• **How to complete this task**: Find the line holding "www.kittyspit.net/erik (1094, 328)" in the entries below. Give it again exactly, along with every line after it up to and including the line holding "Vertreter (95, 271)".

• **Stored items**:
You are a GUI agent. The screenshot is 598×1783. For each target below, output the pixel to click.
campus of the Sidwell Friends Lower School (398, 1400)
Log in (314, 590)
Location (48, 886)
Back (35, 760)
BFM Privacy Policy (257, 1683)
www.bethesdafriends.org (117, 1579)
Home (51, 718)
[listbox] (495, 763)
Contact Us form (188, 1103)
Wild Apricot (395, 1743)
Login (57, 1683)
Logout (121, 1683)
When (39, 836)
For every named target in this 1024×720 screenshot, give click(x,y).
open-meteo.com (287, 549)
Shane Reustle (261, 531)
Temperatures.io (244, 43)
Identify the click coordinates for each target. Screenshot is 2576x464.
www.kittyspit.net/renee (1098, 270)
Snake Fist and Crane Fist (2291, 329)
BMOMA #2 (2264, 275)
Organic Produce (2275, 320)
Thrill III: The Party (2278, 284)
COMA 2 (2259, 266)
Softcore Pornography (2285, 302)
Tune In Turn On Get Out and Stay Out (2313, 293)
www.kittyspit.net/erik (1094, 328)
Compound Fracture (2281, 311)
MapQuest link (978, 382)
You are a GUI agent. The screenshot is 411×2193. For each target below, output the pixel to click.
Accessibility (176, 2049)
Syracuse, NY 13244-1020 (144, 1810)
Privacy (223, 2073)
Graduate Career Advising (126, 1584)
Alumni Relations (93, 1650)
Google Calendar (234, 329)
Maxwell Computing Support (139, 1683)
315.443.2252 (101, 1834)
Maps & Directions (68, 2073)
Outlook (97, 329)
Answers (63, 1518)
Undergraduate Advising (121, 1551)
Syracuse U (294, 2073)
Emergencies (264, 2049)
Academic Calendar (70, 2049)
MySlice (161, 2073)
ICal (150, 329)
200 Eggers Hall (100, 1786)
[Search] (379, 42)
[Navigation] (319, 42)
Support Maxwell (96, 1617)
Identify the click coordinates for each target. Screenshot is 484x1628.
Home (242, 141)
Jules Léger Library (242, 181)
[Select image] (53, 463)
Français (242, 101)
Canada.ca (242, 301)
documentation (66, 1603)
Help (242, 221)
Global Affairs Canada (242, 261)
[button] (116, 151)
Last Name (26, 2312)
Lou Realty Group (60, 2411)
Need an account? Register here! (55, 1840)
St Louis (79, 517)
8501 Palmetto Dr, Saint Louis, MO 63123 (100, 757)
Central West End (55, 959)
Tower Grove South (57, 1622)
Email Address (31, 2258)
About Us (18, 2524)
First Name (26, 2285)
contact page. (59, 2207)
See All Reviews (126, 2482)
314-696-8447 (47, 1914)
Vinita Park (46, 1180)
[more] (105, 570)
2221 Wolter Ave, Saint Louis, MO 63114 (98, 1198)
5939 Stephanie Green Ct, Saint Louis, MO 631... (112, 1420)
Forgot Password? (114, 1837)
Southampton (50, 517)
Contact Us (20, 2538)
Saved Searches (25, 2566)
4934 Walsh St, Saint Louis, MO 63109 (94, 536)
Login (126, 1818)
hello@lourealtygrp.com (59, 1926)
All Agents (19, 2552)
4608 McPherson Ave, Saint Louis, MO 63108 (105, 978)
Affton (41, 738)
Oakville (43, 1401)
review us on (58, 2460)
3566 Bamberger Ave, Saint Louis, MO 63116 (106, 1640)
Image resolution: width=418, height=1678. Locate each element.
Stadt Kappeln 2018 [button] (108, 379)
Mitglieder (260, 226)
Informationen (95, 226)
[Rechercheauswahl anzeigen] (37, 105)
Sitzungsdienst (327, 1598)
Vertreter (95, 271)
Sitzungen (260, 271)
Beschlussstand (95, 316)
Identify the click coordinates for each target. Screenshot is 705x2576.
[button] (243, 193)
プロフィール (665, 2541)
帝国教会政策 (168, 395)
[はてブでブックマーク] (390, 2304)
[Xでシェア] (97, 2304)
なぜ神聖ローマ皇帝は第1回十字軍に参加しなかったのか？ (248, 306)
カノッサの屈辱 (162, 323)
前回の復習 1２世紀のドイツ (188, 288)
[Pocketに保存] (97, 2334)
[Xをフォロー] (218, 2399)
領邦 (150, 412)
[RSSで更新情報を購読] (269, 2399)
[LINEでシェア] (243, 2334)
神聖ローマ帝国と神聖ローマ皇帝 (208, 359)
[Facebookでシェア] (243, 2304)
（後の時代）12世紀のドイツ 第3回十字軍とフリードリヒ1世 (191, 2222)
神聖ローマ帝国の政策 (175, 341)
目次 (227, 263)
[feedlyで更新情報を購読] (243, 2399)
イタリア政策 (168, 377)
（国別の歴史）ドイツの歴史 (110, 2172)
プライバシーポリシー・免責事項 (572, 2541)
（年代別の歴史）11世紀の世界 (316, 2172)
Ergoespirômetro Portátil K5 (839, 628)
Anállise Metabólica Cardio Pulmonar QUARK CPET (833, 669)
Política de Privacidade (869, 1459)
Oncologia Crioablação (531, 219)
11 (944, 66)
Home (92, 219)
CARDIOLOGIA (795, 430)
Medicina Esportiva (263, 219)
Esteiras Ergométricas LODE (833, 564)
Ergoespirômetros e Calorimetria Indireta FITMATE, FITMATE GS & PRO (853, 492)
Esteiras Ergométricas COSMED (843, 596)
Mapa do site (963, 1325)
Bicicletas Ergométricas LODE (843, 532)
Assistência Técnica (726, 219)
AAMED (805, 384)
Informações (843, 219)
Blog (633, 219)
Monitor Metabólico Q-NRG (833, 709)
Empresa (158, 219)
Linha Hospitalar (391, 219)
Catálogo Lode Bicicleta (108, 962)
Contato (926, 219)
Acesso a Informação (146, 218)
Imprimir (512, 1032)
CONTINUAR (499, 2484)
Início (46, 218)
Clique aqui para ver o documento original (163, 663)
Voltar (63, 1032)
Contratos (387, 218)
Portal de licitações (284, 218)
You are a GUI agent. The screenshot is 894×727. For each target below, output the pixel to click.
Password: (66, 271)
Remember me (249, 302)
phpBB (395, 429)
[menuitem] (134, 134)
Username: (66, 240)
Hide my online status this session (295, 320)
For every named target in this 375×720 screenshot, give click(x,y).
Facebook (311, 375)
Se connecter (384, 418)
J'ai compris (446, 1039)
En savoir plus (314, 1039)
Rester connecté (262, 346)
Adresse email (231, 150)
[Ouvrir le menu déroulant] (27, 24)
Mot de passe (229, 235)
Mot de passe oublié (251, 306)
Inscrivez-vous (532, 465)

• **Task output**:
www.kittyspit.net/erik (1094, 328)
Compound Fracture (2281, 311)
MapQuest link (978, 382)
You are a GUI agent. The screenshot is 411×2193. For each target below, output the pixel to click.
Accessibility (176, 2049)
Syracuse, NY 13244-1020 (144, 1810)
Privacy (223, 2073)
Graduate Career Advising (126, 1584)
Alumni Relations (93, 1650)
Google Calendar (234, 329)
Maxwell Computing Support (139, 1683)
315.443.2252 (101, 1834)
Maps & Directions (68, 2073)
Outlook (97, 329)
Answers (63, 1518)
Undergraduate Advising (121, 1551)
Syracuse U (294, 2073)
Emergencies (264, 2049)
Academic Calendar (70, 2049)
MySlice (161, 2073)
ICal (150, 329)
200 Eggers Hall (100, 1786)
[Search] (379, 42)
[Navigation] (319, 42)
Support Maxwell (96, 1617)
Identify the click coordinates for each target. Screenshot is 484x1628.
Home (242, 141)
Jules Léger Library (242, 181)
[Select image] (53, 463)
Français (242, 101)
Canada.ca (242, 301)
documentation (66, 1603)
Help (242, 221)
Global Affairs Canada (242, 261)
[button] (116, 151)
Last Name (26, 2312)
Lou Realty Group (60, 2411)
Need an account? Register here! (55, 1840)
St Louis (79, 517)
8501 Palmetto Dr, Saint Louis, MO 63123 (100, 757)
Central West End (55, 959)
Tower Grove South (57, 1622)
Email Address (31, 2258)
About Us (18, 2524)
First Name (26, 2285)
contact page. (59, 2207)
See All Reviews (126, 2482)
314-696-8447 (47, 1914)
Vinita Park (46, 1180)
[more] (105, 570)
2221 Wolter Ave, Saint Louis, MO 63114 (98, 1198)
5939 Stephanie Green Ct, Saint Louis, MO 631... (112, 1420)
Forgot Password? (114, 1837)
Southampton (50, 517)
Contact Us (20, 2538)
Saved Searches (25, 2566)
4934 Walsh St, Saint Louis, MO 63109 (94, 536)
Login (126, 1818)
hello@lourealtygrp.com (59, 1926)
All Agents (19, 2552)
4608 McPherson Ave, Saint Louis, MO 63108 (105, 978)
Affton (41, 738)
Oakville (43, 1401)
review us on (58, 2460)
3566 Bamberger Ave, Saint Louis, MO 63116 (106, 1640)
Image resolution: width=418, height=1678. Locate each element.
Stadt Kappeln 2018 [button] (108, 379)
Mitglieder (260, 226)
Informationen (95, 226)
[Rechercheauswahl anzeigen] (37, 105)
Sitzungsdienst (327, 1598)
Vertreter (95, 271)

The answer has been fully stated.